Comme beaucoup, j’avais laissé Dominik Moll il y a bien bien longtemps, pas par choix cependant. Et après de multiples RDV ratés avec La Nuit du 12 l’été dernier, ces Césars m’ont poussé à forcer le destin.
Dans une station de montagne, une jeune femme est brûlée vive. La PJ de Grenoble est chargée de l’enquête. Celle-ci sera longue, difficile, éprouvante.
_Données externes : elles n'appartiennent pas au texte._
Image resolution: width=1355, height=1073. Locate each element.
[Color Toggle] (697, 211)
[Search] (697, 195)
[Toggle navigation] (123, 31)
Ça commence fort et c’est peu dire. Et la tension ne redescendra pas. Pour un peu, ce climat tendu pourrait rappeler Fincher ce qui ne serait pas surprenant quand on sait que le réalisateur américain et Dominik Moll ont en commun un vif intérêt pour l’œuvre de Hitchcock. Et comme chez le maître, le mystère est ici entretenu savamment. Mais au-delà du thriller efficace, il y a aussi une dimension sociétale évidente. C’est un film d’aujourd’hui qui traite des violences que subissent les femmes et de ce qu’on appelle maintenant les féminicides. C’est une des forces du film que de montrer sans gros sabots la réalité du phénomène, par l’exemple. Moll, Marchand et Guéna tentent de déconstruire la réflexion autour du meurtre d’une femme, expliquant comment les uns ont facilement tendance à juger la victime autant que le coupable pour trouver une explication plausible. Plausible dans une tête d’homme. C’est l’homme qui tue, c’est l’homme qui juge. Car ici, la question de point de vue est importante et la confrontation avec les amies de la victimes et avec les suspects mâles aide à comprendre comment cette violence est perçue comme banale. Et finalement, le traitement de la question par la société semble être une autre forme de violence. Un deuxième acte de violence à l’encontre de la femme victime. Par chance, les personnages sont finement écrits et à aucun moment ils ne paraissent reposer sur des clichés éculés. Par chance aussi, le décor est réaliste. Ni l’idyllique quartier bourgeois parisien à la décadence chabrolienne, ni la zone de non-droit dans laquelle il est facile de mettre en scène la déviance pour mieux s’en laver les mains. Non. C’est ici, dans ta rue. Cette femme est ta voisine et son meurtrier pourrait être le gentil gars que tu viens de croiser à la boulangerie. Par chance enfin, toutes ces réflexions ne prennent jamais le pas sur l’intrigue et ne viennent jamais dire que cette histoire est un prétexte. A la mise en scène, la sobriété est de mise mais on perçoit très bien la lumière du lieu et le poids du minéral ambiant. Les plans serrés enferment chacun de ces flics dans des songes qui les rongent.
En clair, une véritable réussite sur tous les plans. Un grand polar. Un grand film sociétal. Un moment fort. Tout à fait conseillé donc.